Will you quote only the lines starting at the one that contains "aszinierende Ausstellungen warten" and ending with the last line of the listing below, inclusive?
━━━━━━━━━━━━━━━━
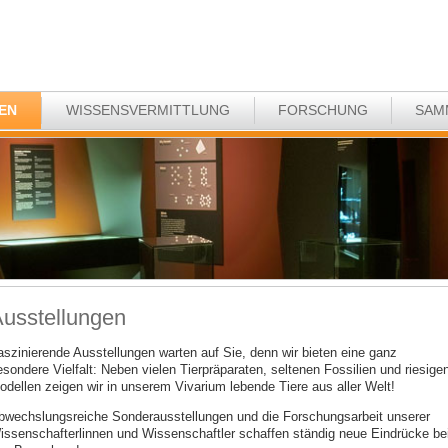
EN
WISSENSVERMITTLUNG
FORSCHUNG
SAM
usstellungen
aszinierende Ausstellungen warten auf Sie, denn wir bieten eine ganz
esondere Vielfalt: Neben vielen Tierpräparaten, seltenen Fossilien und riesige
odellen zeigen wir in unserem Vivarium lebende Tiere aus aller Welt!
bwechslungsreiche Sonderausstellungen und die Forschungsarbeit unserer
issenschafterlinnen und Wissenschaftler schaffen ständig neue Eindrücke be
━━━━━━━━━━━━━━━━
## [Task response]
aszinierende Ausstellungen warten auf Sie, denn wir bieten eine ganz
esondere Vielfalt: Neben vielen Tierpräparaten, seltenen Fossilien und riesige
odellen zeigen wir in unserem Vivarium lebende Tiere aus aller Welt!
bwechslungsreiche Sonderausstellungen und die Forschungsarbeit unserer
issenschafterlinnen und Wissenschaftler schaffen ständig neue Eindrücke be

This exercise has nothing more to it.